Si je peux vous offrir des pépites à prix doux, c'est grâce à ces achats en lots auprès d'associations qui me font confiance. Ce n'est pas juste du commerce, c'est une chaîne de solidarité qui part de l'association, passe par mes mains, et finit dans votre dressing.

Merci à eux de croire en moi. Et merci à vous d'être là, car chaque achat dans ma boutique soutient aussi cette belle aventure humaine.

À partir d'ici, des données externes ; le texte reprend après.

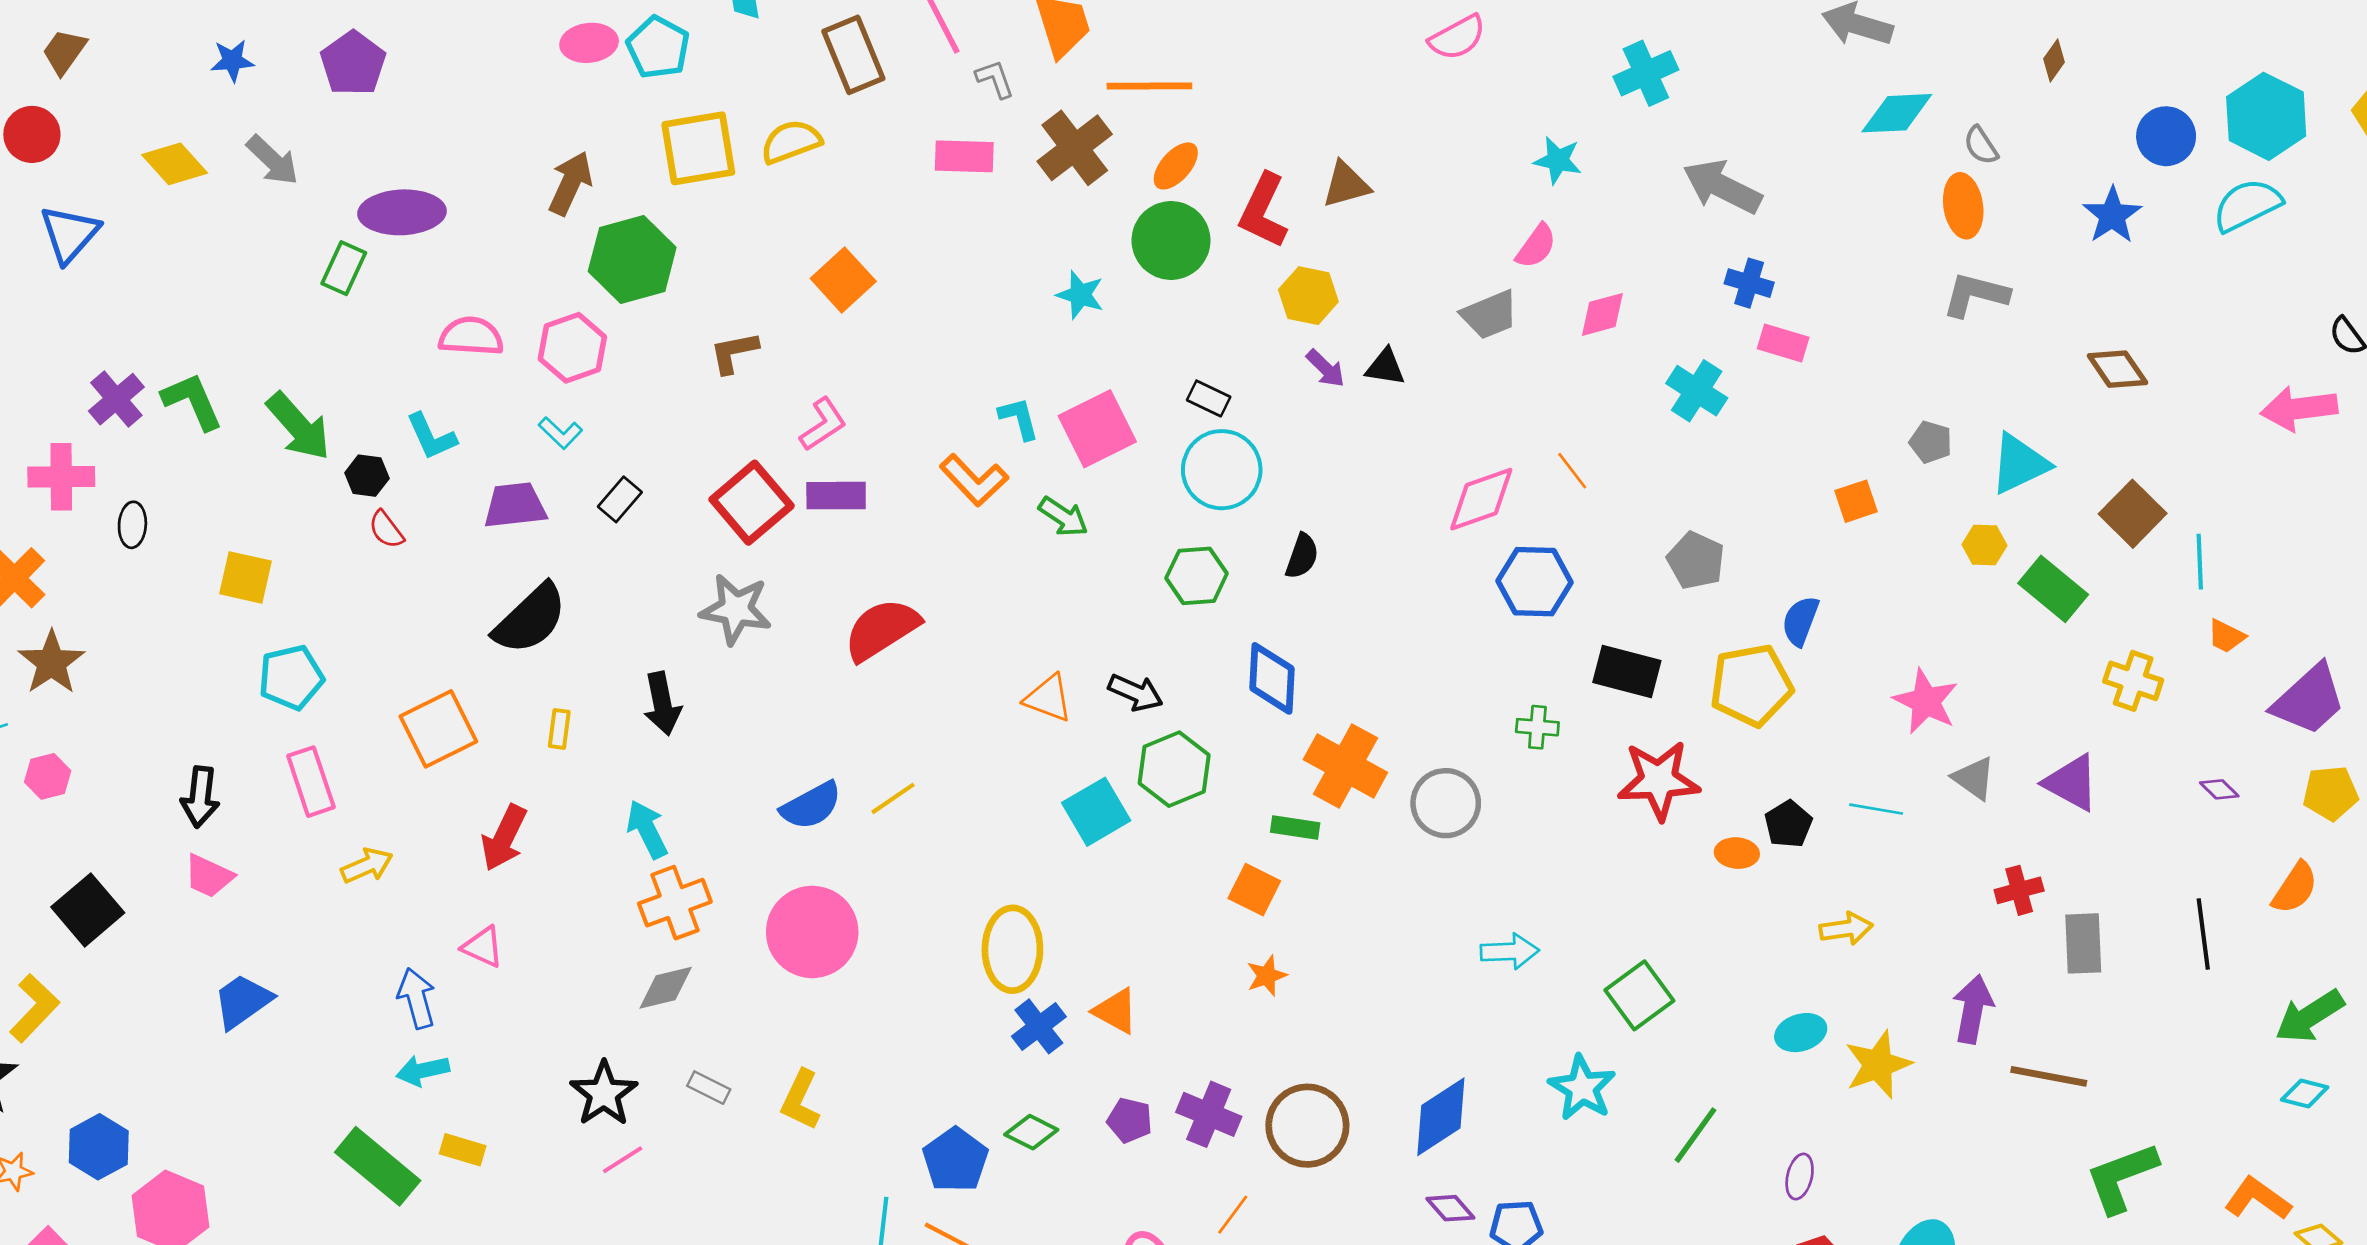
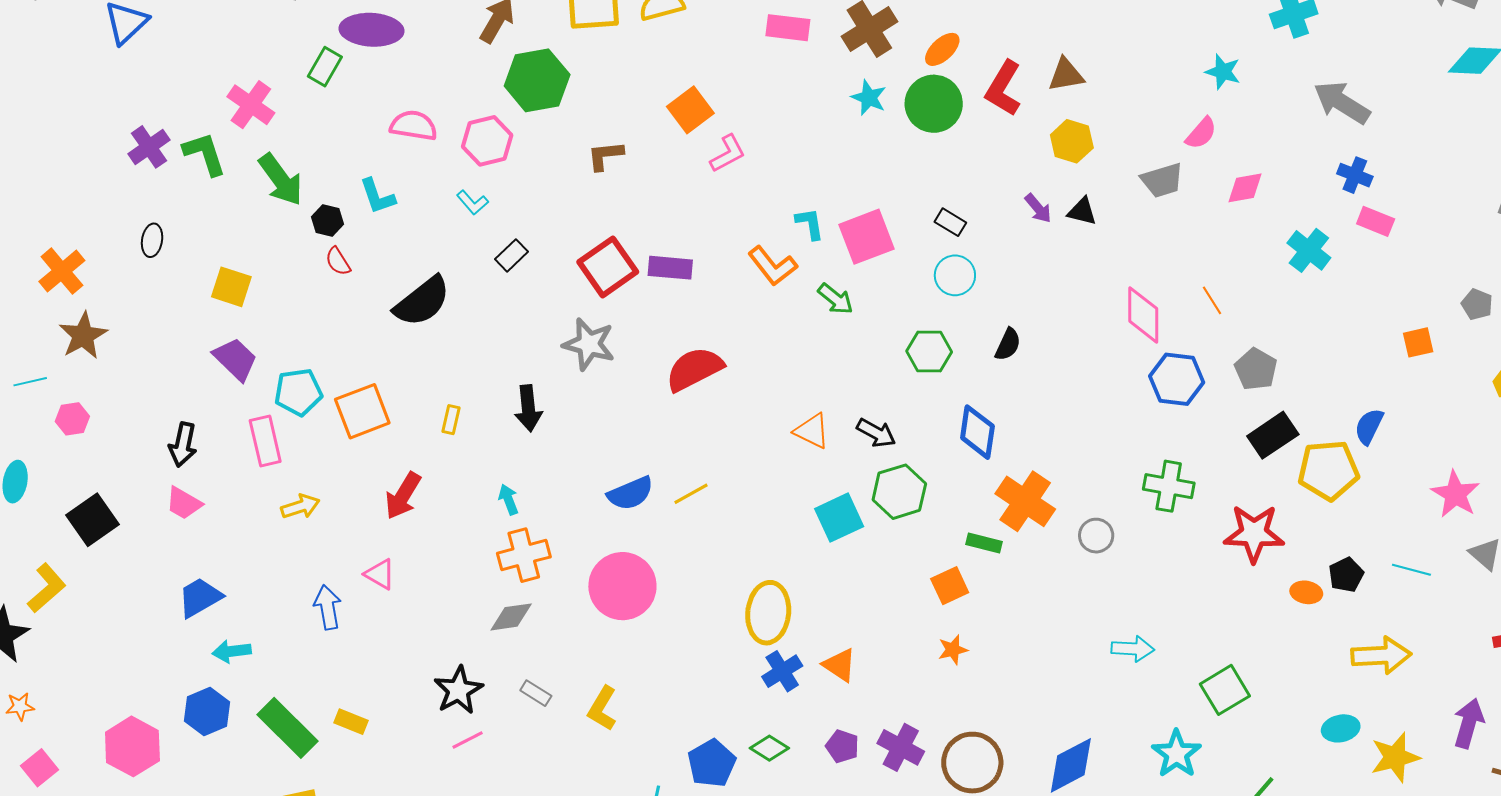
cyan star: (1080, 295) -> (869, 98), moved
yellow hexagon: (1308, 296) -> (1072, 141), moved
pink L-shape: (823, 424) -> (728, 154), moved
cyan circle: (1222, 470) -> (955, 275), size x0.7
pink cross: (61, 477) -> (251, 105), moved, turned 30
pink diamond: (1481, 499) -> (1143, 315), turned -76
purple trapezoid: (515, 505) -> (235, 359), moved, turned 45
gray pentagon: (1696, 560) -> (1256, 369), moved
black semicircle: (530, 619) -> (422, 301), moved
black rectangle: (1627, 671) -> (1273, 435), moved, turned -54
cyan pentagon: (291, 677) -> (298, 392), moved
green cross: (1537, 727) -> (1169, 486), size x1.6
gray circle: (1446, 803) -> (1096, 536), size x0.7
cyan arrow: (647, 829) -> (508, 499), size x0.7
orange square: (1254, 890) -> (950, 586), turned 33
yellow arrow: (1846, 929) -> (1381, 655), size x1.5
cyan arrow: (423, 1071) -> (232, 651), moved
blue hexagon: (99, 1147) -> (207, 712), moved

 ♻️  Brocantes et vides greniers

Pour compléter mon stock, je sillonne aussi les brocantes et les vide-greniers au printemps et en été, à la recherche de pièces singulières, chargées de vécu. Dans ces lieux, j’achète à la pièce, souvent un peu plus cher que lors des achats en lot, ce qui explique aussi que certains articles soient proposés à un prix légèrement supérieur. Mais derrière chaque pièce se cache une rencontre, une intuition, un coup de cœur.

 ♻️  Les dons et achats auprès de particuliers

Il arrive aussi très régulièrement que des particuliers me contactent directement pour me vendre leurs vêtements ou pour en faire don. 

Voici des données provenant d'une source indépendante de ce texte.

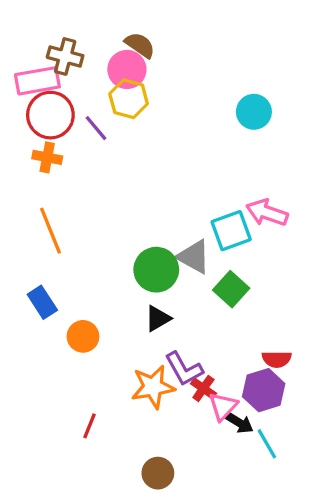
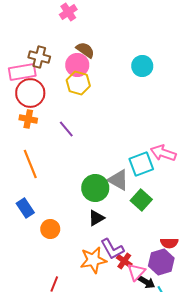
cyan circle: (254, 112) -> (142, 66), moved
purple line: (96, 128) -> (66, 129), moved

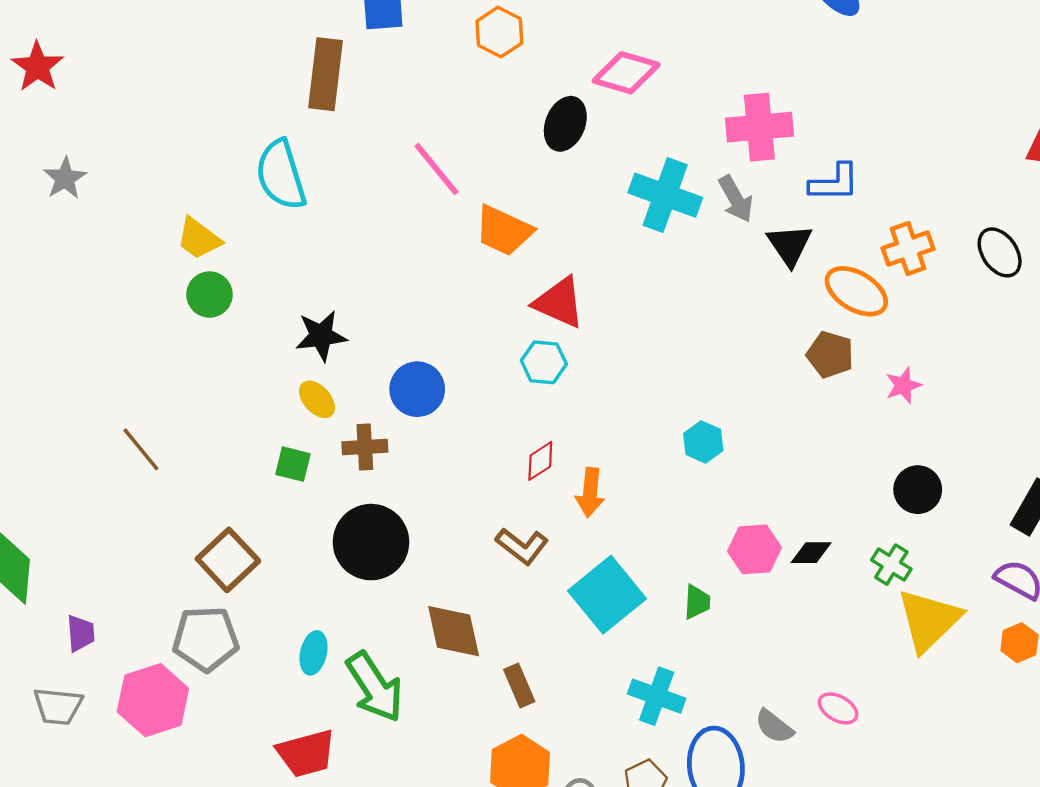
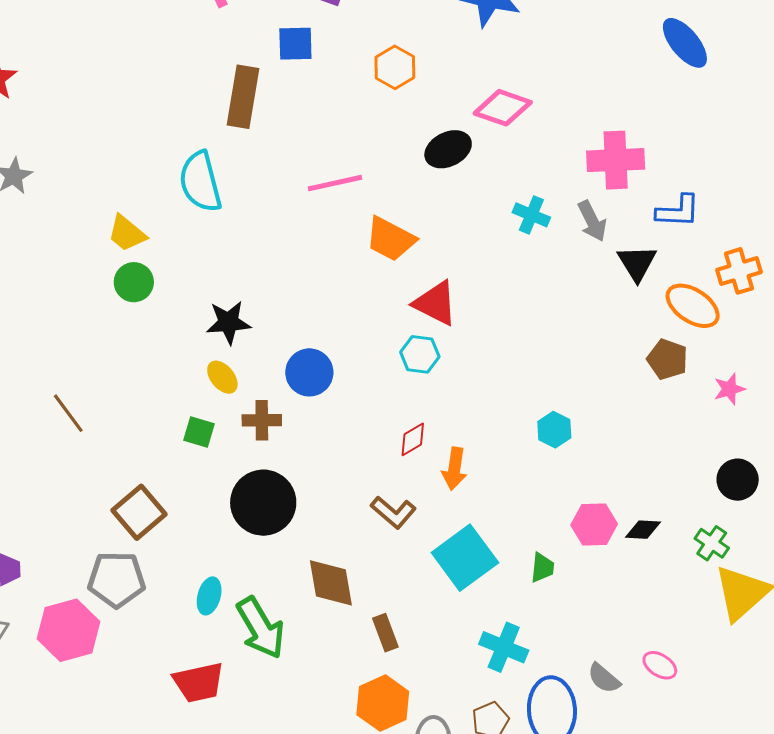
black ellipse: (565, 124) -> (448, 149), turned 39
pink line: (436, 169) -> (335, 183), turned -66
cyan cross: (665, 195) -> (531, 215), size x0.6

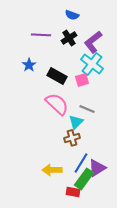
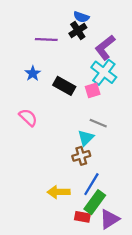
black cross: (69, 38) -> (78, 30), moved
pink semicircle: (57, 104) -> (28, 117), moved, size x0.7
purple triangle: (97, 168) -> (109, 219), moved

Par le bouche-à-oreille, parce qu’ils connaissent mon travail, parce qu’ils ont lu un article dans la presse locale ou entendu parler de ma démarche. 

Ces personnes me proposent parfois de racheter des lots de vêtements ayant appartenu à un proche disparu. Et ces moments sont, à chaque fois, profondément émouvants.

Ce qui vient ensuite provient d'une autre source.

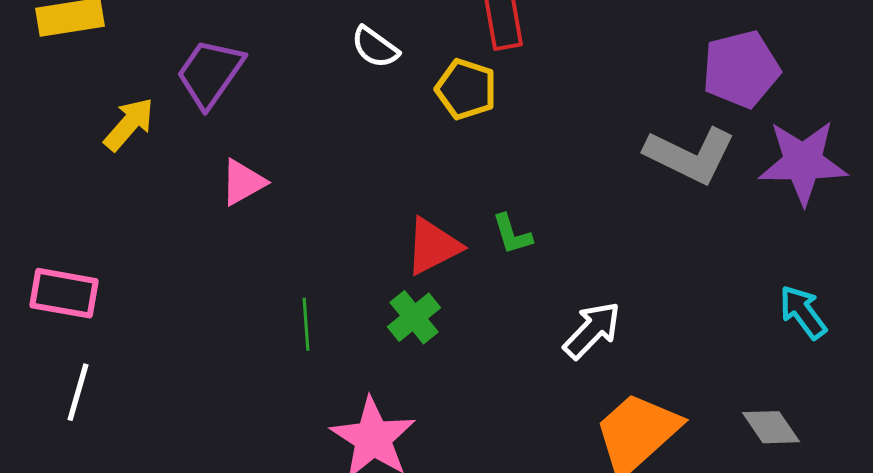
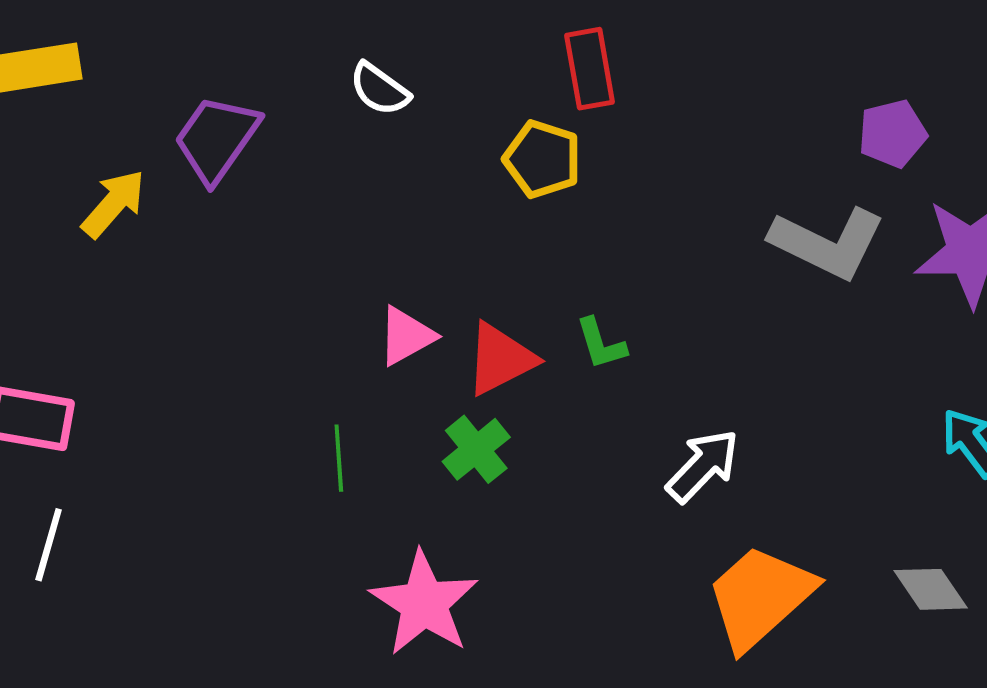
white semicircle: (375, 47) -> (379, 89), moved
purple pentagon: (741, 69) -> (892, 134), size x0.7
pink triangle: (243, 182) -> (406, 336), moved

On ne me confie pas seulement des vêtements. On me confie des fragments de vie. 

Derrière chaque robe, chaque manteau, chaque chemisier, il y a une histoire, un visage, une personnalité. Les familles ressentent souvent le besoin de raconter : qui était cette personne, comment elle vivait, ce qu’elle aimait, ce qu’elle incarnait. Parfois, elles me montrent des photos, des clichés anciens où l’on voit leur mère, leur grand-mère, leur tante porter ces mêmes vêtements. Le vêtement devient alors un lien tangible entre le passé et le présent.

Très souvent, ces personnes me disent que ce geste fait partie de leur processus de deuil. Confier ces pièces à quelqu’un qui saura en prendre soin, les réparer, les sublimer et leur offrir une nouvelle vie est pour elles profondément apaisant. Elles savent que ces vêtements ne finiront ni oubliés, ni jetés, mais qu’ils continueront à exister, à être portés, aimés autrement.

Confier ces vêtements à quelqu’un qui va en prendre soin, qui va les réparer, les mettre en valeur, leur offrir une nouvelle vie… c’est une manière douce de dire au revoir. 

Et ce qui me touche peut-être le plus, c’est qu’elles attendent avec émotion que je publie les photos des looks que je crée avec ces pièces. Elles me disent combien cela leur fait du bien de revoir ces vêtements, respectés, vivants à nouveau. Comme une seconde respiration. Comme une continuité.

C’est aussi pour cela que mon travail va bien au-delà de la simple vente de vêtements vintage. Il s’agit de transmission, de respect, de mémoire. 

Donner une nouvelle histoire à des pièces qui en ont déjà vécu tant, sans jamais effacer celles qui les ont portées avant nous.

Parfois, avec l’accord des donateurs bien sûr, je transmets aux acheteurs l’histoire et même les photos des personnes à qui ont appartenu certains vêtements. Parce que ces pièces ne sont pas de simples objets. Elles ont été vécues. Aimées. Portées dans des moments de vie.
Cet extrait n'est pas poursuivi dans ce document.